<i18n dev> RFR: 8248655: Support supplementary characters in String case insensitive operations
Brent Christian
brent.christian at oracle.com
Tue Jul 21 21:56:01 UTC 2020
Hi, Naoto
I have a few comments:
src/java.base/share/classes/java/lang/StringUTF16.java
379 private static int getSupplementaryCodePoint(byte[] ba, int cp,
int index, int start, int end)
I think it would be worth a small addition to the comment to reflect
that non-surrogate chars are returned as-is.
--
I thought about the scenario of an unpaired low or high surrogate at the
beginning or end of the string, respectively:
384 if (Character.isLowSurrogate((char)cp)) {
385 if (index > start) {
...
391 } else if (index + 1 < end) { // cp == high surrogate
392 char c = getChar(ba, index + 1);
...
397 return cp;
It looks like the cp itself would be returned from
getSupplementaryCodePoint(). And then back in compareToCIImpl(), it's
converted using Character.to[Upper|Lower]Case(int), which will also
return the cp itself. I imagine that's the best we could do, so seems fine.
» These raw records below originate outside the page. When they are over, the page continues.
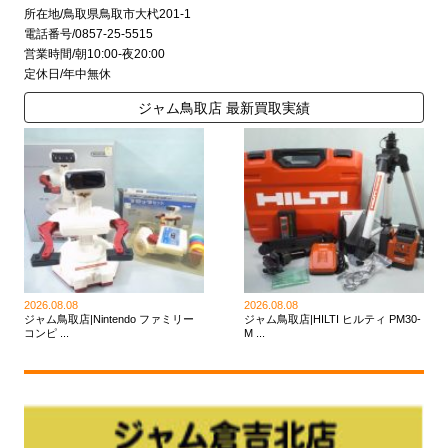
所在地/鳥取県鳥取市大杙201-1
電話番号/0857-25-5515
営業時間/朝10:00-夜20:00
定休日/年中無休
ジャム鳥取店 最新買取実績
2026.08.08
2026.08.08
ジャム鳥取店|Nintendo ファミリー
ジャム鳥取店|HILTI ヒルティ PM30-
コンピ ...
M ...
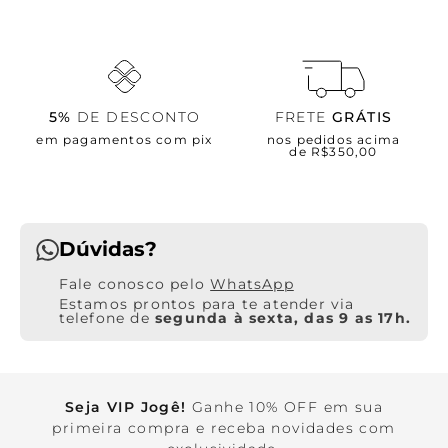
5%
DE DESCONTO
FRETE
GRÁTIS
em pagamentos com pix
nos pedidos acima
de R$350,00
Dúvidas?
WhatsApp
Estamos prontos para te atender via
telefone de
segunda à sexta, das 9 as 17h.
Seja VIP Jogê!
Ganhe 10% OFF em sua
primeira compra e receba novidades com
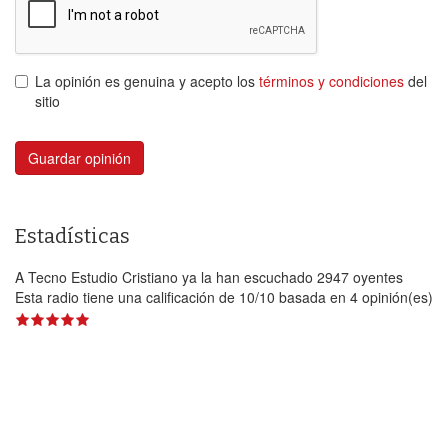
La opinión es genuina y acepto los
términos y condiciones
del
sitio
Guardar opinión
Estadísticas
A Tecno Estudio Cristiano ya la han escuchado 2947 oyentes
Esta radio tiene una calificación de
10
/
10
basada en
4
opinión(es)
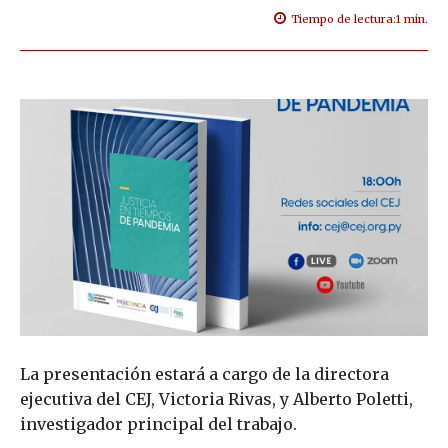
Tiempo de lectura:
1
min.
La presentación estará a cargo de la directora
ejecutiva del CEJ, Victoria Rivas, y Alberto Poletti,
investigador principal del trabajo.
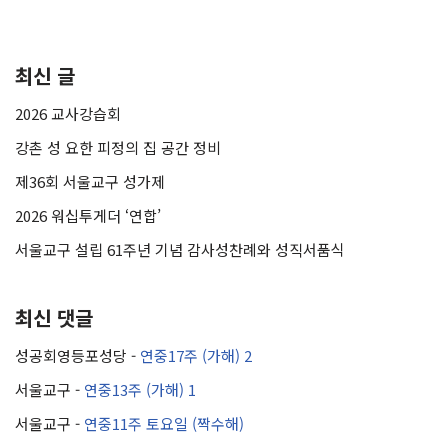
최신 글
2026 교사강습회
강촌 성 요한 피정의 집 공간 정비
제36회 서울교구 성가제
2026 워십투게더 ‘연합’
서울교구 설립 61주년 기념 감사성찬례와 성직서품식
최신 댓글
성공회영등포성당
-
연중17주 (가해) 2
서울교구
-
연중13주 (가해) 1
서울교구
-
연중11주 토요일 (짝수해)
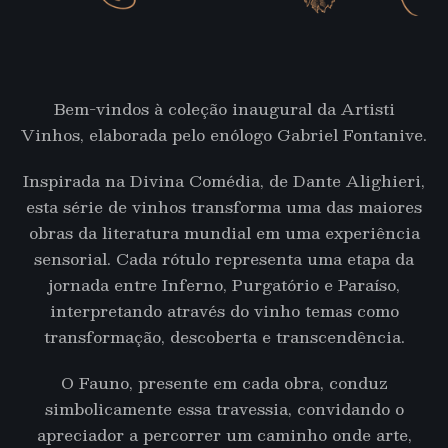
Bem-vindos à coleção inaugural da Artisti
Vinhos, elaborada pelo enólogo Gabriel Fontanive.
Inspirada na Divina Comédia, de Dante Alighieri,
esta série de vinhos transforma uma das maiores
obras da literatura mundial em uma experiência
sensorial. Cada rótulo representa uma etapa da
jornada entre Inferno, Purgatório e Paraíso,
interpretando através do vinho temas como
transformação, descoberta e transcendência.
O Fauno, presente em cada obra, conduz
simbolicamente essa travessia, convidando o
apreciador a percorrer um caminho onde arte,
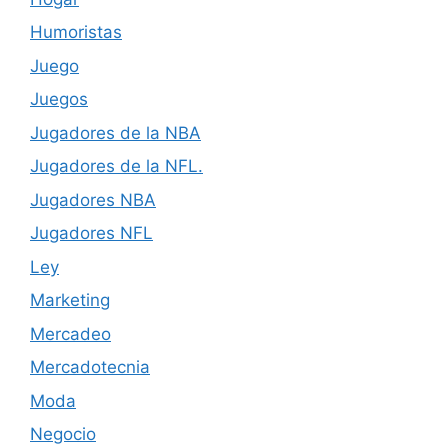
Humoristas
Juego
Juegos
Jugadores de la NBA
Jugadores de la NFL.
Jugadores NBA
Jugadores NFL
Ley
Marketing
Mercadeo
Mercadotecnia
Moda
Negocio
Is there a test case for unmatched surrogates at the beginning and end
of the string ? Should there be ?
--
I see there are no changes to StringLatin1.regionMatchesCI_UTF16(). I
presume there are no cases in which toUpperCase(toLowerCase()) of a
supplementary character could yield a Latin-1 character, yes?
Also, thanks for adding the benchmark!
-Brent
On 7/20/20 3:20 PM, naoto.sato at oracle.com wrote:
> Small correction in the updated part:
>
> http://cr.openjdk.java.net/~naoto/8248655.8248434/webrev.04/
>
> Naoto
>
> On 7/20/20 2:39 PM, naoto.sato at oracle.com wrote:
>> Hi Joe,
>>
>> Thank you for your comments.
>>
>> On 7/20/20 11:20 AM, Joe Wang wrote:
>>> Hi Naoto,
>>>
>>> StringUTF16: line 384 - 388 seem unnecessary since you'd only get
>>> there if 389:isHighSurrogate is not true.
>>
>> Good point.
>>
>> But more importantly, StringUTF16
>>> has existing method "codePointAt" you may want to consider instead of
>>> adding a new method.
>>
>> If we call codePointAt/Before, it would call an extra getChar(). Since
>> we know one codepoint as an input, I would avoid the extra calls.
>>
>>>
>>> Comparing to the base benchmark:
>>> StringCompareToIgnoreCase.lower 8.5%
>>> StringCompareToIgnoreCase.supLower 139%
>>> StringCompareToIgnoreCase.supUpperLower -21.8%
>>> StringCompareToIgnoreCase.upperLower avgt -5.9%
>>>
>>>
>>> "lower" was 8.5% slower, if such test exists in the specJVM, it would
>>> be considered a regression. I would suggest you run the specJVM. I
>>> agree with you on surrogate check being a requirement, thus supLower
>>> being 139% slower is ok since it won't otherwise be correct anyways.
>>
>> Yes, it would be a regression if SPECjvm produces 8+% degradation, but
>> the test suite is aimed at the entire application performance. But for
>> this one, it is a micro benchmark for relatively rarely issued methods
>> (I would think normal cases fall into Latin1 equivalents), I would
>> consider it is acceptable.
>>
>>> But after introducing additional operations supUpperLower and
>>> upperLower ran faster? That may indicate irregularity in the tests.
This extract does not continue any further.